Processing content-oriented XPath queries

  • Authors:
  • Börkur Sigurbjörnsson;Jaap Kamps;Maarten de Rijke

  • Affiliations:
  • University of Amsterdam, The Netherlands;University of Amsterdam, The Netherlands;University of Amsterdam, The Netherlands

  • Venue:
  • Proceedings of the thirteenth ACM international conference on Information and knowledge management
  • Year:
  • 2004

Quantified Score

Hi-index 0.01

Visualization

Abstract

Document-centric XML collections contain text-rich documents, marked up with XML tags that add lightweight semantics to the text. Querying such collections calls for a hybrid query language: the text-rich nature of the documents suggests a content-oriented (IR) approach, while the mark-up allows users to add structural constraints to their IR queries. Hybrid queries tend to be more expressive, which should lead---in principle---to better retrieval performance. In practice, the processing of these hybrid queries within an IR systems turns out to be far from trivial, because a delicate balance between structural and content information needs to be sought.
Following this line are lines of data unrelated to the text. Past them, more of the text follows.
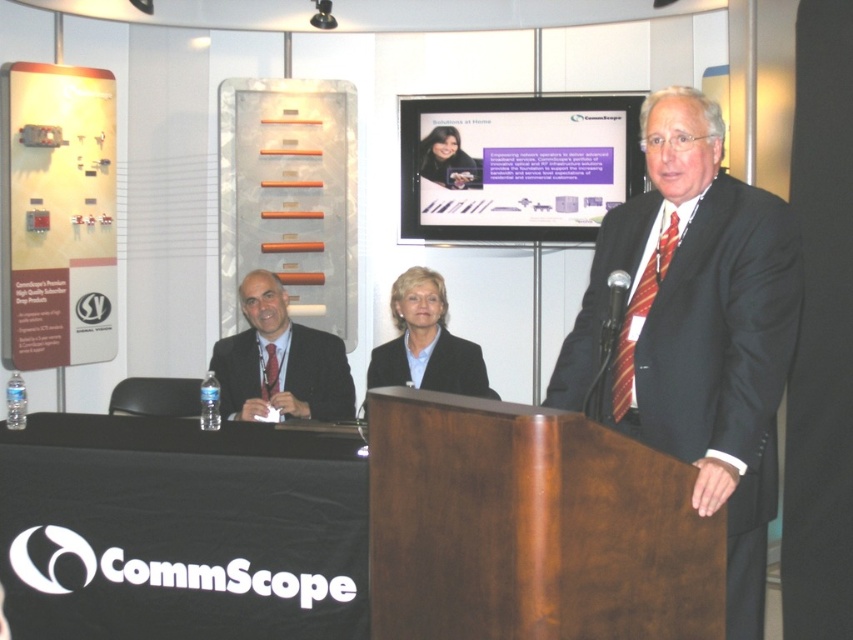 Question: Considering the real-world distances, which object is closest to the dark suit at left?

Choices:
 (A) black fabric business suit at center
 (B) smooth black jacket at upper center

Answer: (A)

Question: Which point is farther to the camera?

Choices:
 (A) dark suit at left
 (B) smooth black jacket at upper center

Answer: (B)

Question: Is dark suit at center below smooth black jacket at upper center?

Choices:
 (A) no
 (B) yes

Answer: (B)

Question: Where is dark suit at left located in relation to smooth black jacket at upper center in the image?

Choices:
 (A) left
 (B) right

Answer: (A)

Question: Which object is positioned farthest from the dark suit at left?

Choices:
 (A) smooth black jacket at upper center
 (B) black fabric business suit at center
 (C) dark suit at center

Answer: (C)

Question: Does black fabric business suit at center have a greater width compared to smooth black jacket at upper center?

Choices:
 (A) no
 (B) yes

Answer: (B) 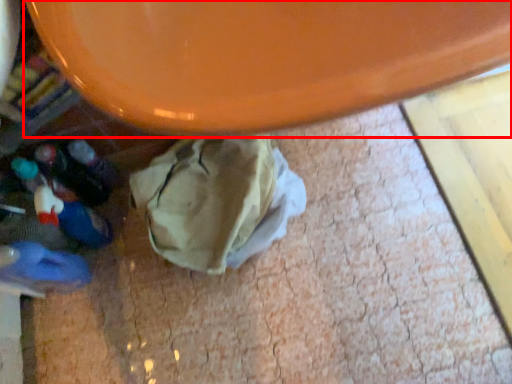 Question: From the image's perspective, where is round table (annotated by the red box) located in relation to footwear in the image?

Choices:
 (A) above
 (B) below

Answer: (A) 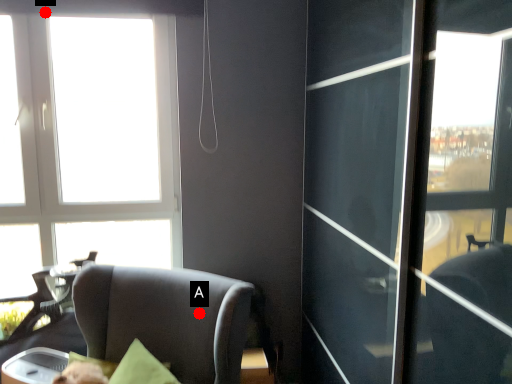 Question: Two points are circled on the image, labeled by A and B beside each circle. Among these points, which one is farthest from the camera?

Choices:
 (A) A is further
 (B) B is further

Answer: (B) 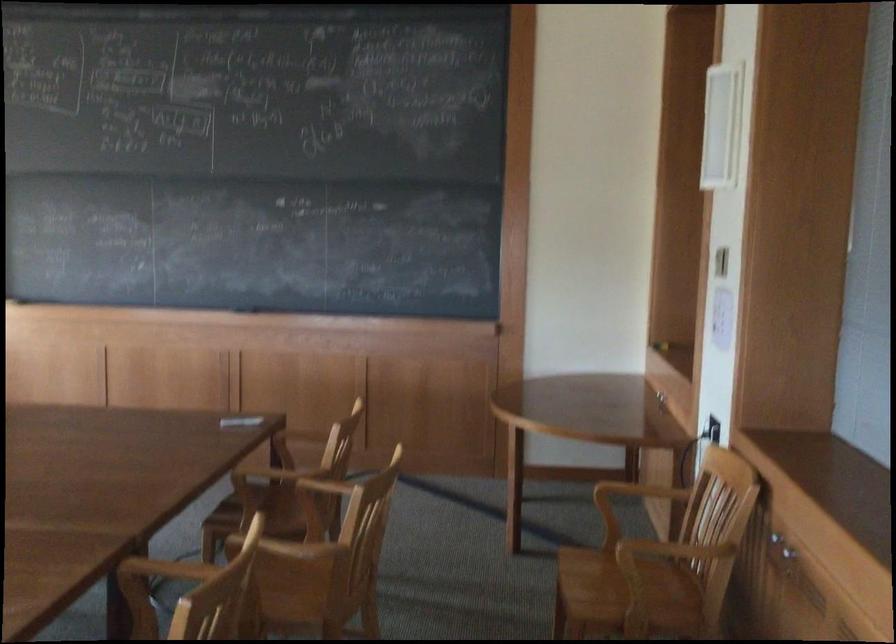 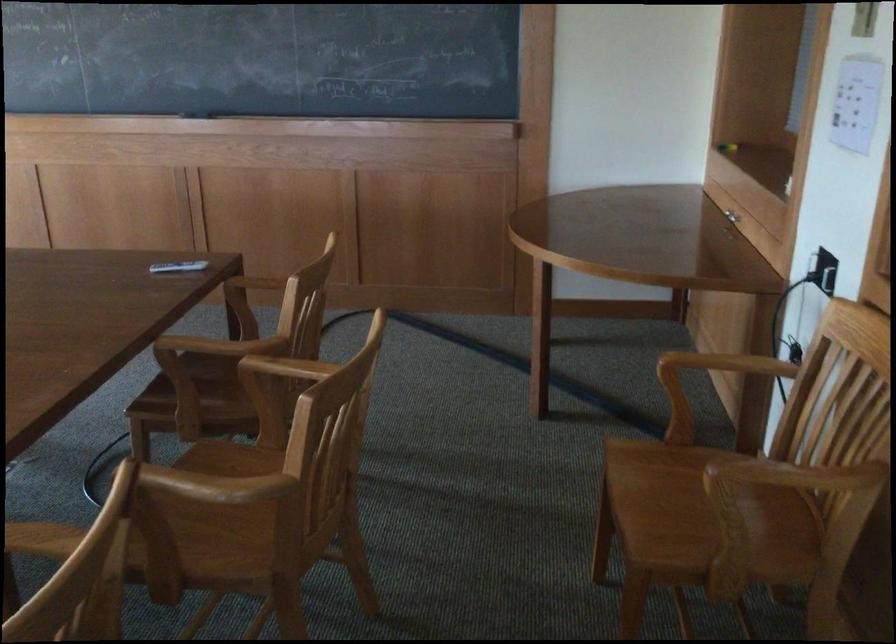 Question: In a continuous first-person perspective shot, in which direction is the camera moving?

Choices:
 (A) Left
 (B) Right
 (C) Forward
 (D) Backward

Answer: (C)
We propose an approach to processing such hybrid content-and-structure queries that decomposes a query into multiple content-only queries whose results are then combined in ways determined by the structural constraints of the original query. We evaluate our methods using the INEX 2003 test-suite, and show (1) that effective ways of processing of content-oriented XPath queries are non-trivial, (2) that there are differences in the effectiveness for different topics types, but (3) that with appropriate processing methods retrieval effectiveness can improve.